Fetal Diagn Ther 2019 6;46(4):246-256. Epub 2019 Feb 6.

Fetal Medicine Unit, Department of Obstetrics and Fetal Medicine, Necker-Enfants Malades Hospital, Université Paris Descartes, Sorbonne Paris Cité, Paris, France.

The aim of this study was to review the perioperative complication rates and neonatal outcomes after fetoscopic release of amniotic bands that caused bilateral limb constrictions. We present 5 cases of limb constriction by amniotic bands occurring spontaneously or following fetoscopic surgery and also include a review of 21 previously published cases. The cases were analyzed for indication, surgical technique, and postoperative follow-up. In our population and the literature, the majority of the children acquired a functional limb (75%), with few perioperative complications (15%).

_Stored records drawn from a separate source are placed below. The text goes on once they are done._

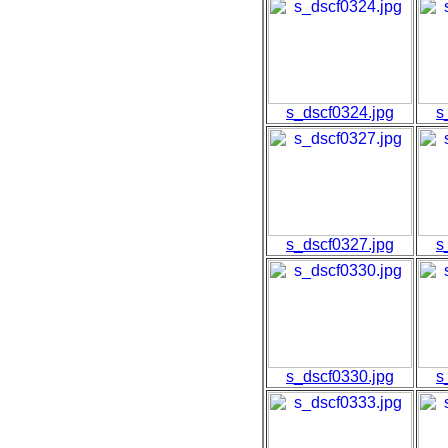
s_dscf0324.jpg
s
s_dscf0327.jpg
s
s_dscf0330.jpg
s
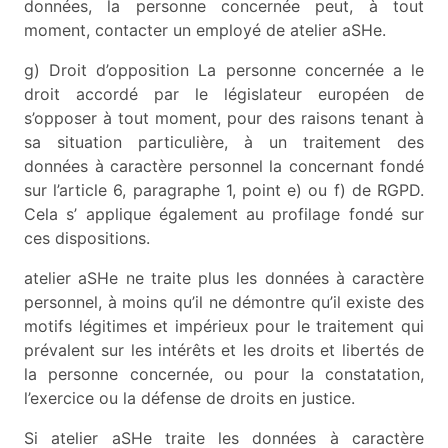
données, la personne concernée peut, à tout
moment, contacter un employé de atelier aSHe.
g) Droit d’opposition La personne concernée a le
droit accordé par le législateur européen de
s’opposer à tout moment, pour des raisons tenant à
sa situation particulière, à un traitement des
données à caractère personnel la concernant fondé
sur l’article 6, paragraphe 1, point e) ou f) de RGPD.
Cela s’ applique également au profilage fondé sur
ces dispositions.
atelier aSHe ne traite plus les données à caractère
personnel, à moins qu’il ne démontre qu’il existe des
motifs légitimes et impérieux pour le traitement qui
prévalent sur les intérêts et les droits et libertés de
la personne concernée, ou pour la constatation,
l’exercice ou la défense de droits en justice.
Si atelier aSHe traite les données à caractère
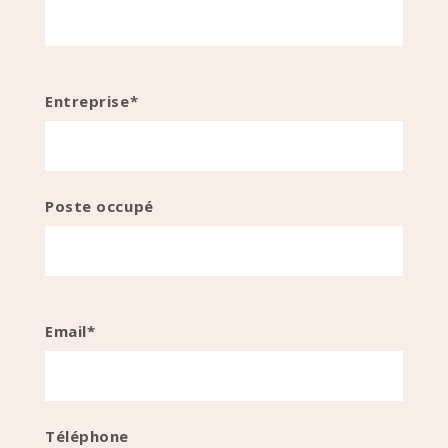
Entreprise*
Poste occupé
Email*
Téléphone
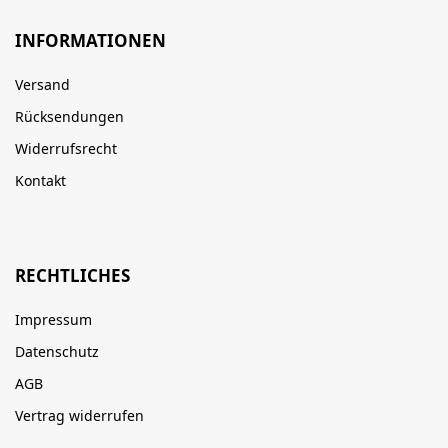
INFORMATIONEN
Versand
Rücksendungen
Widerrufsrecht
Kontakt
RECHTLICHES
Impressum
Datenschutz
AGB
Vertrag widerrufen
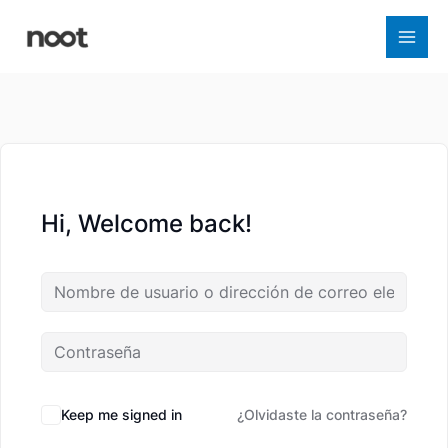
Ir
al
contenido
Hi, Welcome back!
Keep me signed in
¿Olvidaste la contraseña?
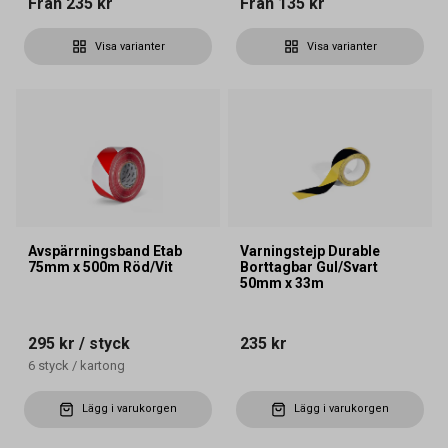
Från
235 kr
Från
135 kr
Visa varianter
Visa varianter
Avspärrningsband Etab
Varningstejp Durable
75mm x 500m Röd/Vit
Borttagbar Gul/Svart
50mm x 33m
295 kr
/ styck
235 kr
6
styck
/
kartong
Lägg i varukorgen
Lägg i varukorgen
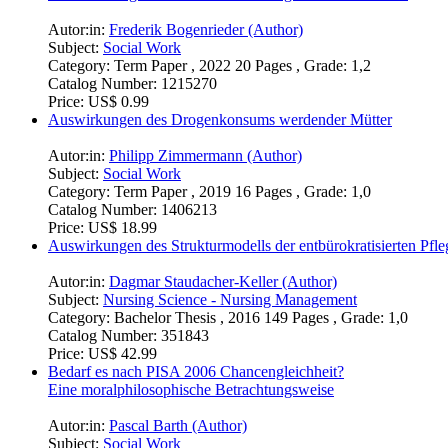
Autor:in:
Frederik Bogenrieder (Author)
Subject:
Social Work
Category:
Term Paper , 2022 20 Pages , Grade: 1,2
Catalog Number:
1215270
Price:
US$ 0.99
Auswirkungen des Drogenkonsums werdender Mütter
Autor:in:
Philipp Zimmermann (Author)
Subject:
Social Work
Category:
Term Paper , 2019 16 Pages , Grade: 1,0
Catalog Number:
1406213
Price:
US$ 18.99
Auswirkungen des Strukturmodells der entbürokratisierten Pfle
Autor:in:
Dagmar Staudacher-Keller (Author)
Subject:
Nursing Science - Nursing Management
Category:
Bachelor Thesis , 2016 149 Pages , Grade: 1,0
Catalog Number:
351843
Price:
US$ 42.99
Bedarf es nach PISA 2006 Chancengleichheit?
Eine moralphilosophische Betrachtungsweise
Autor:in:
Pascal Barth (Author)
Subject:
Social Work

Fetal morbidity was mainly linked to the consequences of preterm premature rupture of the membranes (38.4%) and preterm birth (34.7 GW). The mortality rate was low (7.7%). This review only describes amniotic bands causing limb constriction, and illustrates that fetoscopic surgery for their release is technically feasible with an acceptable perioperative complication rate. However, the 75% success rate is very likely to be an overestimation of the true success rate. In view of these observations we cannot recommend treatment for cases where the fetus has been extensively affected by the bands. We believe, however, that we could consider this technique for a fraction of amniotic band syndrome cases isolated to the limb constrictions. This kind of surgery should be proposed as a potential treatment for amniotic band syndrome.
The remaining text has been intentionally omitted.